- [Task item]
Filtering the records below, copy only those lines that include the word "avril".

------------------------------------

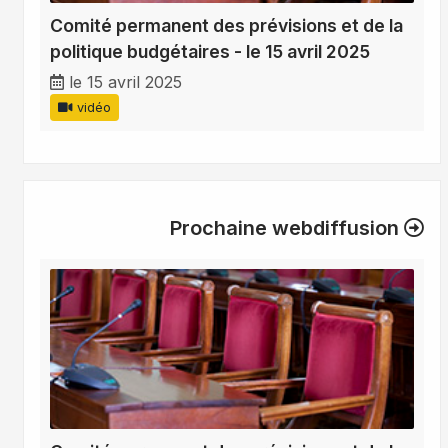
Comité permanent des prévisions et de la
politique budgétaires - le 15 avril 2025
le 15 avril 2025
vidéo
Prochaine webdiffusion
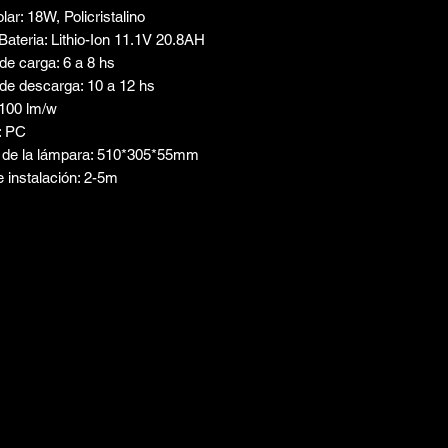
lar: 18W, Policristalino
Bateria: Lithio-Ion 11.1V 20.8AH
de carga: 6 a 8 hs
de descarga: 10 a 12 hs
100 lm/w
: PC
de la lámpara: 510*305*55mm
e instalación: 2-5m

------------------------------------

- [Completed task]
politique budgétaires - le 15 avril 2025
le 15 avril 2025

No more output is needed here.